Founded in 1881, the CPR was John A. Macdonald’s ambitious plan to unite Canada. It would link Canada’s populated east with the vast potential of its unpopulated west while bringing British Columbia into confederation. In 1883 the CPR ran through what is now Saskatchewan. After the final spike was driven into the ground 1885, the railway continued to expand with the opening of numerous “new lines.” In 1904 one such new line was added, and a tented CPR flag stop moved two miles south to beside the new tracks, on the homestead of Khamis Michael. Almost immediately the town of Mortlach emerged. By 1905 there was a general store, a school, a post office, a hardware, lumber and coal store, and an implement and harness dealership. Mortlach continued to expand, becoming a prominent center for the area’s homesteaders, and, in 1906, was incorporated as a village.

 “If I quit tomorrow, there wouldn’t be a grain elevator here.”
                                                                                 - Paul Entz

The grain economy was the basis of the prairie settlement, and the wooden grain elevator an icon of the prairies. The first Saskatchewan wooden grain elevator was built in 1879. The Crow Rate grain transportation subsidy, imposed on the CPR in 1887, allowed wheat production and elevator construction to flourish. By 1909 Saskatchewan overtook Manitoba as the country’s primary supplier of wheat. The industry flourished and the number of elevators peaked in the 1930s, when there were 3,300. Although Saskatchewan’s still the world’s primary wheat grower, since the 1970s large steel and concrete terminals have replaced wooden terminals, and only around 500 wooden elevators remain.Mortlach is home to one of the few functional wooden elevators, currently run by Paterson Grain.

Paul Entz has run the elevator for the past 20 years.
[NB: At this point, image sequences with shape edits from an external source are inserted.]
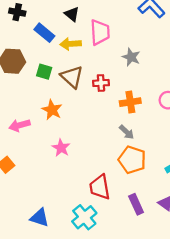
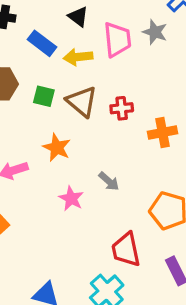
gray star: (131, 57) -> (155, 32), moved
gray arrow: (127, 132) -> (109, 181), moved

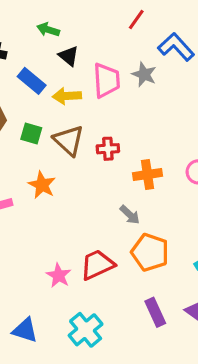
gray arrow: (109, 181) -> (130, 215), moved
pink star: (71, 198) -> (59, 275), moved
red trapezoid: (126, 250) -> (97, 265), moved, turned 75

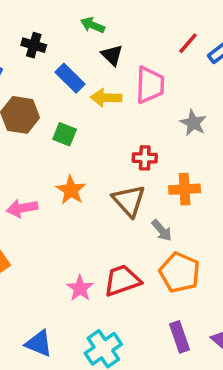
red line: (136, 20) -> (188, 43), moved
gray star: (144, 74) -> (193, 123), moved
brown triangle: (69, 140) -> (129, 201), moved

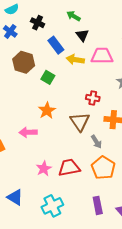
pink trapezoid: (150, 85) -> (102, 56), turned -100
pink arrow: (22, 208) -> (28, 132), moved

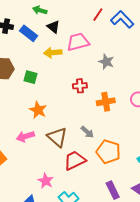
blue rectangle: (56, 45) -> (29, 33), moved
brown triangle: (80, 122) -> (57, 137), moved
gray arrow: (96, 142) -> (87, 132), moved
pink star: (44, 169) -> (46, 181), moved

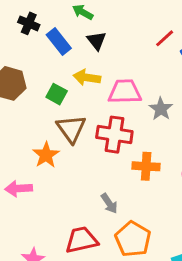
pink trapezoid: (78, 42) -> (125, 92), moved
green square: (30, 77) -> (57, 94), moved
red cross: (80, 86) -> (114, 135), size x1.6
brown triangle: (57, 137) -> (71, 129), moved

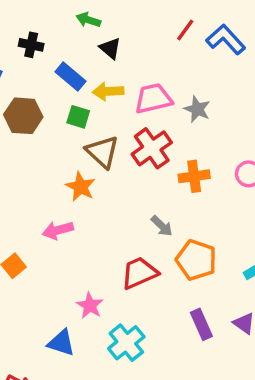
blue rectangle: (59, 41) -> (70, 77), moved
red cross: (114, 135) -> (152, 148), turned -32

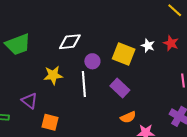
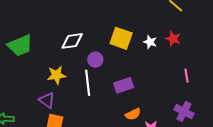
yellow square: (124, 54) -> (121, 38), moved
purple rectangle: (120, 88) -> (124, 85), turned -60
purple triangle: (29, 101) -> (47, 100), moved

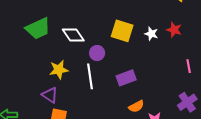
white diamond: (72, 41) -> (73, 35), turned 65
green trapezoid: (20, 46) -> (38, 28), moved
purple cross: (184, 112) -> (187, 102), turned 30

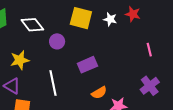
white line: (90, 76) -> (53, 83), moved

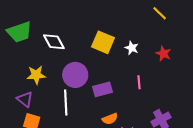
red star: (133, 14) -> (163, 54), moved
purple circle: (57, 41) -> (75, 75), moved, size x1.6
pink line: (149, 50) -> (139, 82), moved

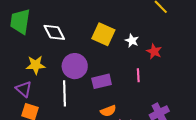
green trapezoid: (19, 32) -> (20, 22), turned 116
red star: (163, 54) -> (154, 51), moved

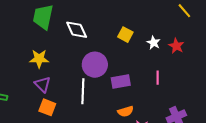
yellow square: (103, 34) -> (125, 35), size x0.7
red star: (154, 51) -> (176, 46), moved
yellow star: (36, 65) -> (39, 59), moved

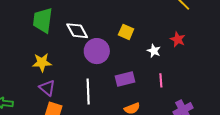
white star: (154, 43) -> (154, 51), moved
purple circle: (95, 65) -> (97, 51), moved
pink line: (158, 78) -> (161, 80), moved

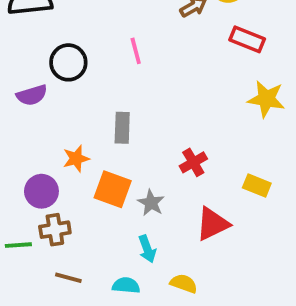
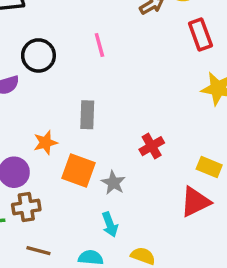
red rectangle: (247, 39) -> (200, 35), turned 48
red triangle: (213, 224) -> (195, 202), moved

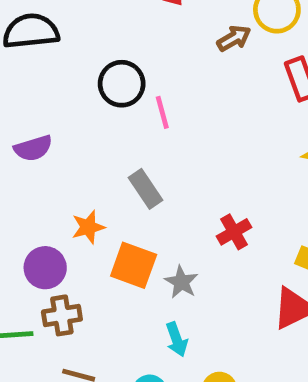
pink line: (99, 45) -> (162, 112), moved
black circle: (38, 55) -> (122, 84), moved
gray rectangle: (87, 115) -> (146, 189), turned -36

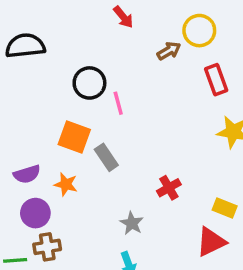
purple semicircle: (33, 148) -> (27, 174), moved
orange star: (88, 227) -> (66, 184), turned 30
orange square: (134, 265) -> (74, 137), moved

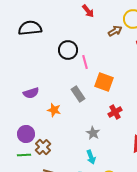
orange square: (74, 137) -> (104, 82), moved
purple semicircle: (27, 174) -> (31, 93), moved
purple circle: (35, 213) -> (26, 134), moved
brown cross: (47, 247) -> (43, 147), turned -35

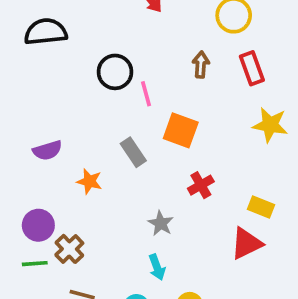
brown arrow: (115, 31) -> (201, 65), moved, turned -56

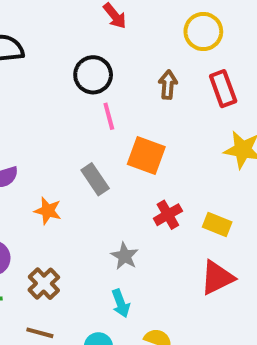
black circle: (115, 72) -> (93, 75), moved
yellow rectangle: (261, 207) -> (217, 225), moved
brown cross: (69, 249) -> (44, 284), moved

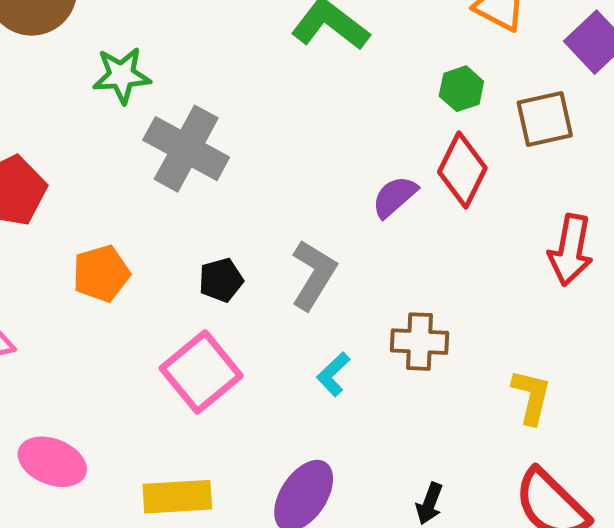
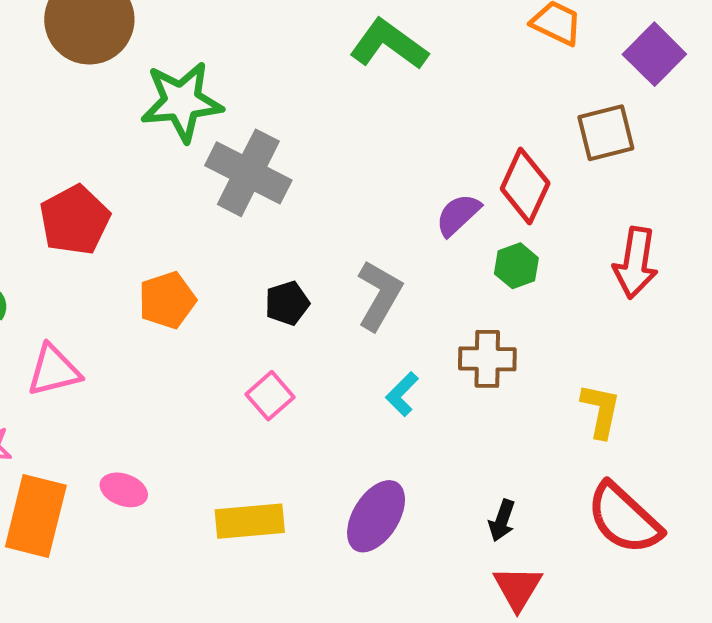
green star: (122, 75) -> (182, 102), size x1.4
green hexagon: (461, 89) -> (516, 266), moved
pink square: (201, 372) -> (270, 396), size x0.6
pink ellipse: (52, 462) -> (124, 490), size x0.7

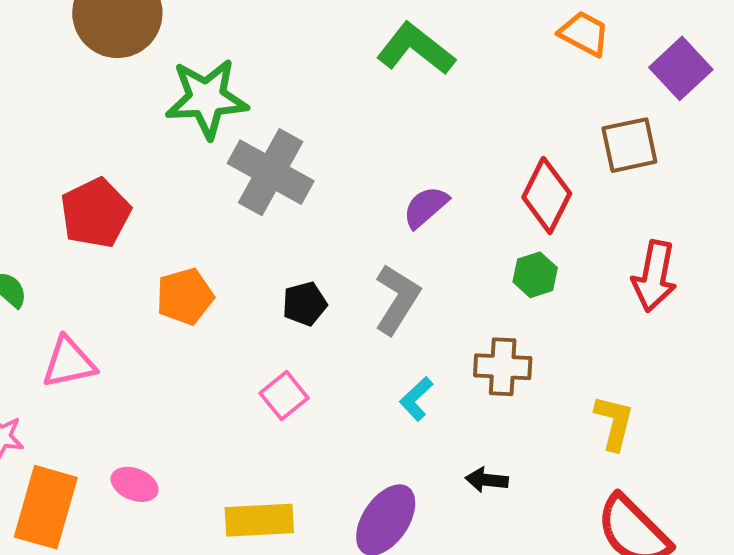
purple semicircle: (458, 215) -> (426, 207), moved
black arrow: (502, 520) -> (487, 480), moved, turned 75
First-hand, he has seen the role of the elevators diminish. “They really relied on them back them, not so much anymore,” he says. He is now the elevator’s only employee. Local farmers get better rates elsewhere so they choose to haul to larger terminals instead.A typical grain car holds 3,200 bushels. At a wooden elevator, weight is measured out 100 bushels at a time, meaning it takes an hour to do what a larger terminal can do in four minutes. “They can do in one day what I sometimes do in a year,” Entz reflects. Because of this, the old elevators are only profitable as storage facilities, and Entz has not loaded a grain car in three years.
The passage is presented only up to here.